Kevin Chou
Kevin Chou is an American video game executive and entrepreneur. Chou is best known as co-founder and CEO of Kabam, a mobile game company that he started in 2006 and grew to over 1,000 employees and a peak of $400 Million in revenue by 2014. Kabam took in over $240 Million in investment. Kabam's most successful game is Marvel:Contest of Champions, a free-to-play mobile fighting game launched in 2014. Kabam was sold in pieces to Netmarble and FoxNext in 2017 for a total somewhere between $700 Million and $1 Billion. Chou's second act is KSV eSports, a start-up that purchased the rights to an Overwatch League franchise in Seoul, South Korea in mid-2017. KSV acquired the team roster for the Lunatic-Hai team shortly afterward, renaming the team to Seoul Dynasty. The Heroes of the Storm teams MVP Black and MVP Miracle were acquired in In November 2017, moving KSV into a new game. KSV eSports then acquired Samsung Galaxy's League of Legends team in November, 2017. Chou and his wife Connie Chen are also known for making a $25 Million donation to the University of California, Berkeley Haas School of Business.
Career
Chou graduated from UC Berkeley and started out on Wall Street, joining Deutsche Bank to advise public tech companies on M&A and Finance. He eventually moved from Deutsche Bank to Canaan Partners and worked for Maha Ibrahim, a VC partner at Canaan who would later become an investor and Board member of Kabam. In 2006 he started Watercooler with three co-founders and tried to build a social network for sports, TV, and movie fans that eventually became a platform for fantasy sports. When the business failed to get significant traction, Chou pivoted the company from fantasy sports to Facebook games, launching Kingdoms of Camelot in 2009. Camelot was a "4x" strategy game based on a template that goes back to O-game, Travian, Evony, and other early PC strategy games. Camelot was successful and made a lot of money, pointing the way forward for Watercooler as a game company. Chou renamed the company in 2010 to Kabam.

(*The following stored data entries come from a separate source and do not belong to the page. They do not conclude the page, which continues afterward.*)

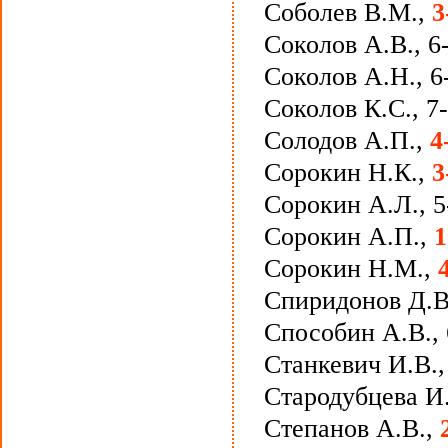
Соболев В.М.,
3
Соколов А.В., 6
Соколов А.Н., 6
Соколов К.С., 7
Солодов А.П.,
4
Сорокин Н.К.,
3
Сорокин А.Л., 5
Сорокин А.П.,
1
Сорокин Н.М.,
Спиридонов Д.В
Способин А.В., 
Станкевич И.В.,
Стародубцева И
Степанов А.В.,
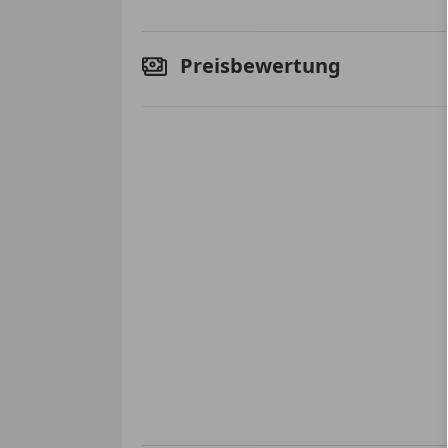
Preisbewertung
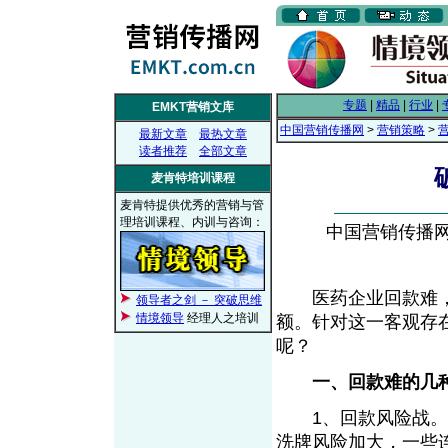
专题
|
精品
|
行业
|
EMKT营销文库
中国营销传播网
>
营销策略
>
最新文章
最热文章
读者推荐
全部文章
麦肯特培训课程
麦肯特提供优秀的营销与管
理培训课程、内训与咨询：
中国营销传播网， 
医药企业回款难，
领导者之剑 － 突破思维
情境领导
经理人之培训
额。针对这一客观存
呢？
一、回款难的几
1、回款风险战。药
洗牌风险加大，一些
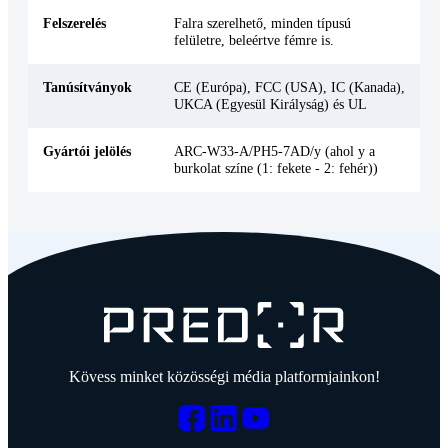
Felszerelés
Falra szerelhető, minden típusú
felületre, beleértve fémre is.
Tanúsítványok
CE (Európa), FCC (USA), IC (Kanada),
UKCA (Egyesül Királyság) és UL
Gyártói jelölés
ARC-W33-A/PH5-7AD/y (ahol y a
burkolat színe (1: fekete - 2: fehér))
Kövess minket közösségi média platformjainkon!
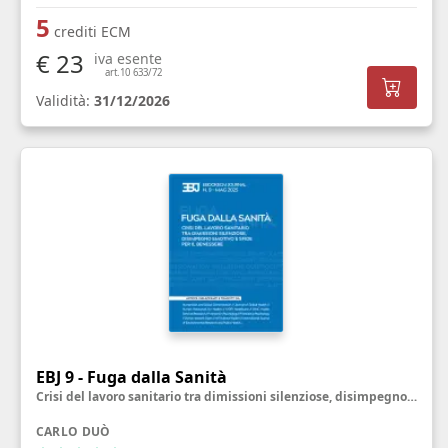
5
crediti ECM
€ 23
iva esente
art.10 633/72
Validità:
31/12/2026
EBJ 9 - Fuga dalla Sanità
Crisi del lavoro sanitario tra dimissioni silenziose, disimpegno emotivo e sfide per il benessere
CARLO DUÒ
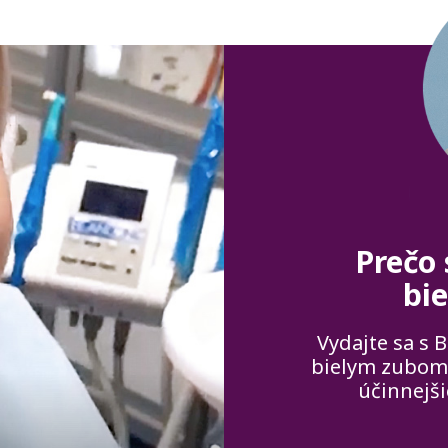
Prečo
bi
Vydajte sa s B
bielym zubom.
účinnejši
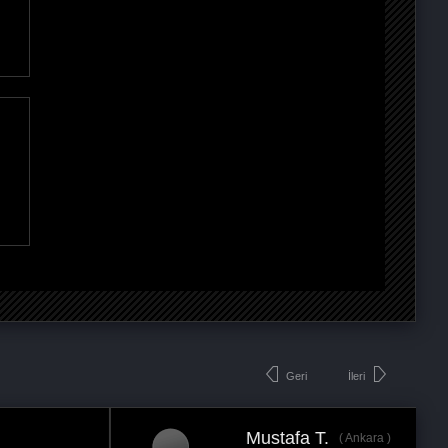
Geri
İleri
Mustafa T.
Ankara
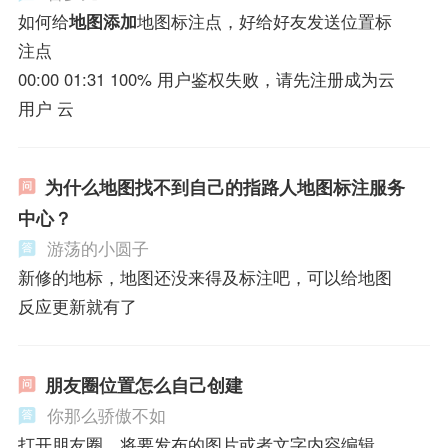
如何给
地图添加
地图标注点，好给好友发送位置标
注点
00:00 01:31 100% 用户鉴权失败，请先注册成为云
用户 云
为什么地图找不到自己的指路人地图标注服务
中心？
游荡的小圆子
新修的地标，地图还没来得及标注吧，可以给地图
反应更新就有了
朋友圈位置怎么自己创建
你那么骄傲不如
打开朋友圈，将要发布的图片或者文字内容编辑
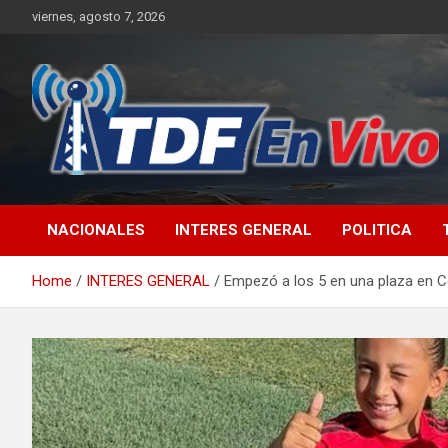
Skip
viernes, agosto 7, 2026
to
content
sitio web de noticias
NACIONALES
INTERES GENERAL
POLITICA
Home
INTERES GENERAL
Empezó a los 5 en una plaza en Co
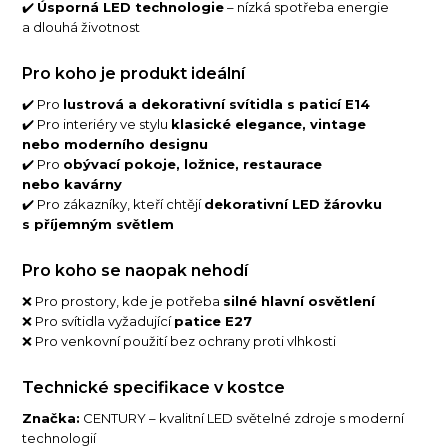
✔️
Úsporná LED technologie
– nízká spotřeba energie
a dlouhá životnost
Pro koho je produkt ideální
✔️ Pro
lustrová a dekorativní svítidla s paticí E14
✔️ Pro interiéry ve stylu
klasické elegance, vintage
nebo moderního designu
✔️ Pro
obývací pokoje, ložnice, restaurace
nebo kavárny
✔️ Pro zákazníky, kteří chtějí
dekorativní LED žárovku
s příjemným světlem
Pro koho se naopak nehodí
❌ Pro prostory, kde je potřeba
silné hlavní osvětlení
❌ Pro svítidla vyžadující
patice E27
❌ Pro venkovní použití bez ochrany proti vlhkosti
Technické specifikace v kostce
Značka:
CENTURY – kvalitní LED světelné zdroje s moderní
technologií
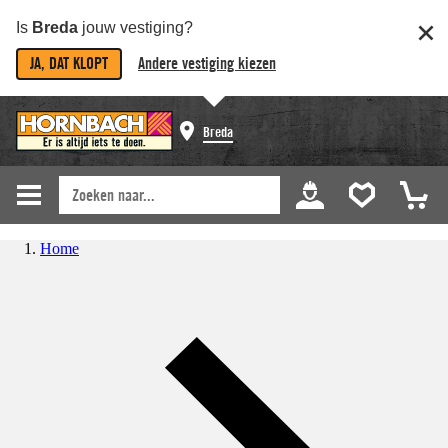
Is
Breda
jouw vestiging?
JA, DAT KLOPT
Andere vestiging kiezen
Breda
Home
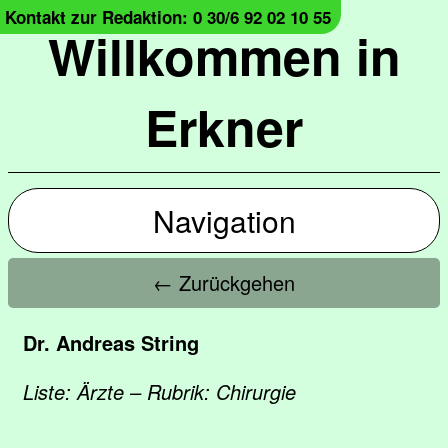
Kontakt zur Redaktion: 0 30/6 92 02 10 55
Willkommen in
Erkner
Navigation
← Zurückgehen
Dr. Andreas String
Liste: Ärzte – Rubrik: Chirurgie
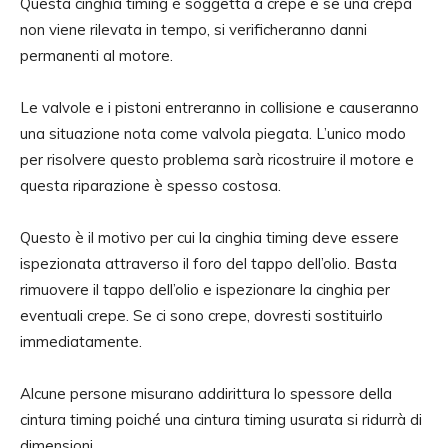
Questa cinghia timing è soggetta a crepe e se una crepa
non viene rilevata in tempo, si verificheranno danni
permanenti al motore.
Le valvole e i pistoni entreranno in collisione e causeranno
una situazione nota come valvola piegata. L’unico modo
per risolvere questo problema sarà ricostruire il motore e
questa riparazione è spesso costosa.
Questo è il motivo per cui la cinghia timing deve essere
ispezionata attraverso il foro del tappo dell’olio. Basta
rimuovere il tappo dell’olio e ispezionare la cinghia per
eventuali crepe. Se ci sono crepe, dovresti sostituirlo
immediatamente.
Alcune persone misurano addirittura lo spessore della
cintura timing poiché una cintura timing usurata si ridurrà di
dimensioni.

Kabam launched a standalone web version of Camelot and then released a mobile version in 2012. The mobile version quickly became the top grossing iOS app. Kabam became one of the early mobile gaming success stories, releasing several other 4x games and acquiring smaller developers. The company's biggest game by revenue (and arguably its best known release) was 2014's Marvel: Contest of Champions.

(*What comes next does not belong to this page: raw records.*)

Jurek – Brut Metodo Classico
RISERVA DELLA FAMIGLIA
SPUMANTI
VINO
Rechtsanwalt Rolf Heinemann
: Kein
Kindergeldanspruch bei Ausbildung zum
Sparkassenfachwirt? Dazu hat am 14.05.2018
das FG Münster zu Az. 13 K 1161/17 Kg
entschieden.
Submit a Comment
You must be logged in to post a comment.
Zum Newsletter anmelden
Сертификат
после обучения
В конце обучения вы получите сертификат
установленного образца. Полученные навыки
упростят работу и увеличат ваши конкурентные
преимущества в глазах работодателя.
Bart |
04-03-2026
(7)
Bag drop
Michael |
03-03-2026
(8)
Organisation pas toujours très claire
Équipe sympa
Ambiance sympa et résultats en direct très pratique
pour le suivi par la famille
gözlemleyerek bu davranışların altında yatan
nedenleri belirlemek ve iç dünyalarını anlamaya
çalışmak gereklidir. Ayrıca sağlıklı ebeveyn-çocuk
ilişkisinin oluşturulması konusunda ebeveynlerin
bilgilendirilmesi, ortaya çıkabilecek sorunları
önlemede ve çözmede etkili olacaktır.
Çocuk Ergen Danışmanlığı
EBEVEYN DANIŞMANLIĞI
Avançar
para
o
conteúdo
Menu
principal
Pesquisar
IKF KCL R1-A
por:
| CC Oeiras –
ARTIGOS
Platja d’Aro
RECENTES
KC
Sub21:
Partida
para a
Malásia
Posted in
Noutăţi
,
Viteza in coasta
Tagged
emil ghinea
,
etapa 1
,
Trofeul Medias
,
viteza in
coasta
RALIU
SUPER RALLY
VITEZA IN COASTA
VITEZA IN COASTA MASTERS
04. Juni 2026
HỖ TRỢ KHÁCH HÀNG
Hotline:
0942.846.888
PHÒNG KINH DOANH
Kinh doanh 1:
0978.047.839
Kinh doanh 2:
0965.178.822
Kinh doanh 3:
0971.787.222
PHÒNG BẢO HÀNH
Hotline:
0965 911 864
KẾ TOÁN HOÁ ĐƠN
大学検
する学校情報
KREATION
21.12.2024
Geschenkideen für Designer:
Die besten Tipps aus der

Chou grew Kabam to over 1,000 employees and $400 Million by 2014.
In December, 2016 the news broke that Kabam was selling its Vancouver studio, Marvel: Contest of Champions, the Kabam name, and some additional offices and corporate functions to Netmarble for $700 Million. The transaction closed in February 2017. The remaining Los Angeles studio (working on another Marvel game and a project based on James Cameron's Avatar) was sold to FoxNext in a deal that was announced in June, 2017.

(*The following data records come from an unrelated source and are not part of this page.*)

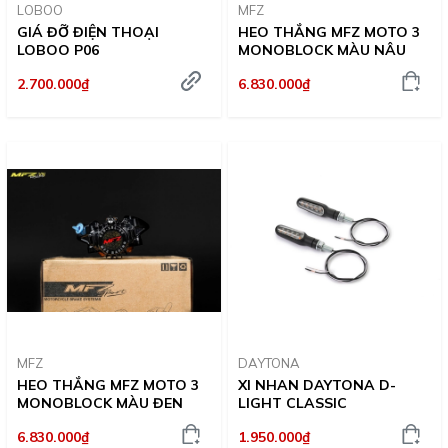
LOBOO
MFZ
GIÁ ĐỠ ĐIỆN THOẠI
HEO THẮNG MFZ MOTO 3
LOBOO P06
MONOBLOCK MÀU NÂU
2.700.000₫
6.830.000₫
MFZ
DAYTONA
HEO THẮNG MFZ MOTO 3
XI NHAN DAYTONA D-
MONOBLOCK MÀU ĐEN
LIGHT CLASSIC
6.830.000₫
1.950.000₫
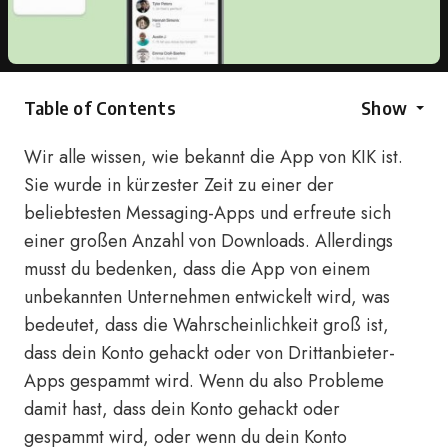
Table of Contents
Show
Wir alle wissen, wie bekannt die App von KIK ist.
Sie wurde in kürzester Zeit zu einer der
beliebtesten Messaging-Apps und erfreute sich
einer großen Anzahl von Downloads. Allerdings
musst du bedenken, dass die App von einem
unbekannten Unternehmen entwickelt wird, was
bedeutet, dass die Wahrscheinlichkeit groß ist,
dass dein Konto gehackt oder von Drittanbieter-
Apps gespammt wird. Wenn du also Probleme
damit hast, dass dein Konto gehackt oder
gespammt wird, oder wenn du dein Konto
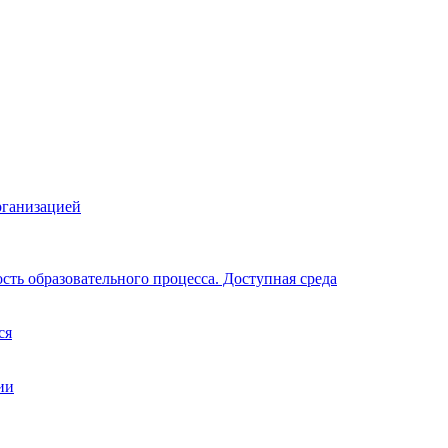
рганизацией
ть образовательного процесса. Доступная среда
ся
ии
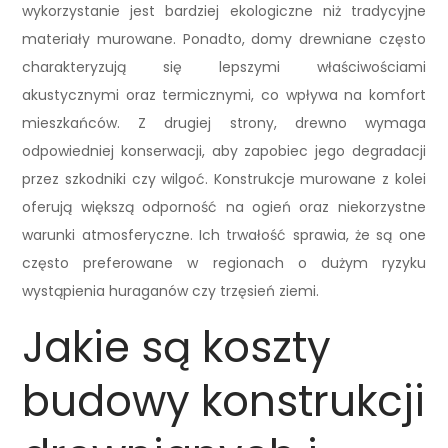
wykorzystanie jest bardziej ekologiczne niż tradycyjne
materiały murowane. Ponadto, domy drewniane często
charakteryzują się lepszymi właściwościami
akustycznymi oraz termicznymi, co wpływa na komfort
mieszkańców. Z drugiej strony, drewno wymaga
odpowiedniej konserwacji, aby zapobiec jego degradacji
przez szkodniki czy wilgoć. Konstrukcje murowane z kolei
oferują większą odporność na ogień oraz niekorzystne
warunki atmosferyczne. Ich trwałość sprawia, że są one
często preferowane w regionach o dużym ryzyku
wystąpienia huraganów czy trzęsień ziemi.
Jakie są koszty
budowy konstrukcji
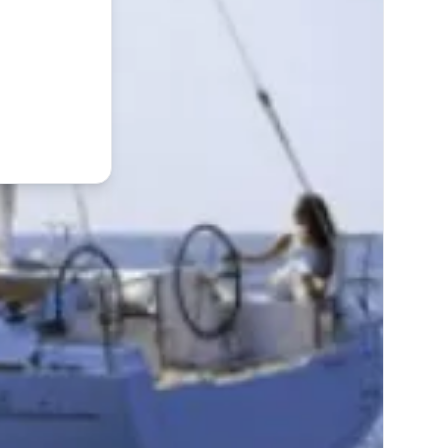
t du contenu exclusif.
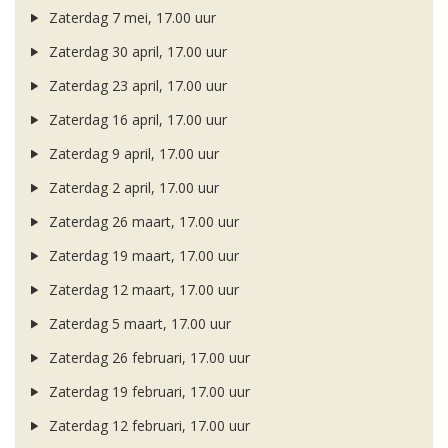
Zaterdag 7 mei, 17.00 uur
Zaterdag 30 april, 17.00 uur
Zaterdag 23 april, 17.00 uur
Zaterdag 16 april, 17.00 uur
Zaterdag 9 april, 17.00 uur
Zaterdag 2 april, 17.00 uur
Zaterdag 26 maart, 17.00 uur
Zaterdag 19 maart, 17.00 uur
Zaterdag 12 maart, 17.00 uur
Zaterdag 5 maart, 17.00 uur
Zaterdag 26 februari, 17.00 uur
Zaterdag 19 februari, 17.00 uur
Zaterdag 12 februari, 17.00 uur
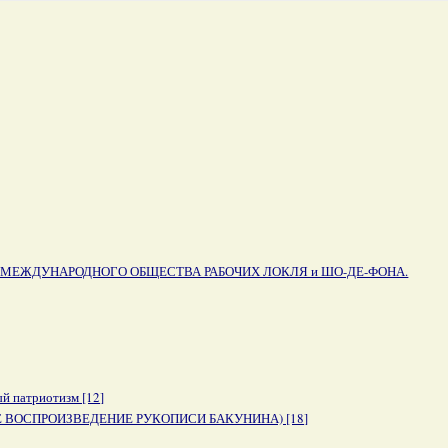
ЩАМ МЕЖДУНАРОДНОГО ОБЩЕСТВА РАБОЧИХ ЛОКЛЯ и ШО-ДЕ-ФОНА.
й патриотизм [12]
НОЕ ВОСПРОИЗВЕДЕНИЕ РУКОПИСИ БАКУНИНА) [18]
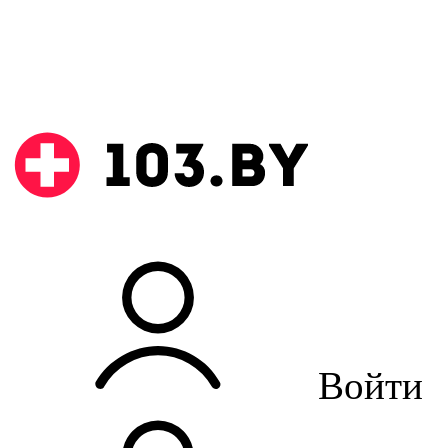
Войти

Chou didn't take long to reveal his next venture: A new company called KSV eSports. KSV purchased the Seoul franchise for the Overwatch League for a reported $20 Million over the summer of 2017 and then picked up the player roster for the Lunatic-Hai team (renaming the team to Seoul Dynasty). KSV expanded into Heroes of the Storm in October, 2017 by acquiring the teams MVP Black and MVP Miracle (with MVP Black renamed to KSV Black). League of Legends was next in November 2017 as KSV acquired the Samsung Galaxy League of Legends team (with a new name coming in the future). KSV is clearly rolling up teams in most of the major eSports game leagues.
In the wake of the Kabam sale, Chou and wife Connie Chen made a $25 Million donation to the University of California, Berkeley Haas School of Business. It was the largest donation ever made to the school by an alumni under 40.